MUSTER: MUltimodal processing of Spatial and TEmporal expRessions
Specific programme: European Coordinated Research on Long-term Challenges in Information and Communication Sciences & Technologies ERA-NET (CHIST ERA)
UPV/EHU Partner Status: Partner
UPV/EHU PI: Aitor Soroa
Project start: 01/01/2016
Project end: 31/12/2018
Brief description: The MUSTER project is a fundamental pilot research project which introduces a new multi-modal framework for the machine-readable representation of meaning. The focus of MUSTER lies on exploiting visual and perceptual input in the form of images and videos coupled with textual modality for building structured multi-modal semantic representations for the recognition of objects and actions, and their spatial and temporal relations.
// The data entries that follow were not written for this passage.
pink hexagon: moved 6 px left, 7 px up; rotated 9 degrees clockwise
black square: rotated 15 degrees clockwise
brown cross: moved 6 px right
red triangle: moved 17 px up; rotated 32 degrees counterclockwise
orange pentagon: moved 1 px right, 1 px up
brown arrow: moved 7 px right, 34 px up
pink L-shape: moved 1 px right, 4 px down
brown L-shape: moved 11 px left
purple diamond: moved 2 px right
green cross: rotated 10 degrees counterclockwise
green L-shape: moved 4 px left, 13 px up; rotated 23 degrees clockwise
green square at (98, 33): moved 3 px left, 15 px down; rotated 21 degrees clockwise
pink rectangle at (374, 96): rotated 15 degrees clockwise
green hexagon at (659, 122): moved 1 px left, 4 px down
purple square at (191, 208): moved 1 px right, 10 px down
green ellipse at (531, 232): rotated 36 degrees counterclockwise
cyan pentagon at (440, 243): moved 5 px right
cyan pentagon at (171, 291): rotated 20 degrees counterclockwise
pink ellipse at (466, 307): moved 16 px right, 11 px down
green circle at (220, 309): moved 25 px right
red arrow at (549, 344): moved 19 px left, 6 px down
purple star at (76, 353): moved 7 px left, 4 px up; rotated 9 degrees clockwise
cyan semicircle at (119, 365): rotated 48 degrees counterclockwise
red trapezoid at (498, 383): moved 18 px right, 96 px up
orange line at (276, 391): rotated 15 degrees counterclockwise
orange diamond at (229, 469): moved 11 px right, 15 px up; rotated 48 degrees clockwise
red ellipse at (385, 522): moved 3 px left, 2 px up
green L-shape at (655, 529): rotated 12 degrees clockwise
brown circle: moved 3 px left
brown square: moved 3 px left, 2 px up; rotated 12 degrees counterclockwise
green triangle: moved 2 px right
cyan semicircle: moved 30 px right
The MUSTER project will investigate whether such novel multi-modal representations will improve the performance of automated understanding of human language. MUSTER starts from the current state-of-the-work platform for human language representation learning known as text embeddings, but introduces the visual modality to provide contextual world knowledge which text-only models lack while humans possess such knowledge when understanding language. MUSTER will propose a new pilot framework for joint representation learning from text and vision data tailored for spatial and temporal language processing. The constructed framework will be evaluated on a series of HLU tasks (i.e., semantic textual similarity and disambiguation, spatial role labeling, zero-shot learning, temporal action ordering) which closely mimic the processes of human language acquisition and understanding.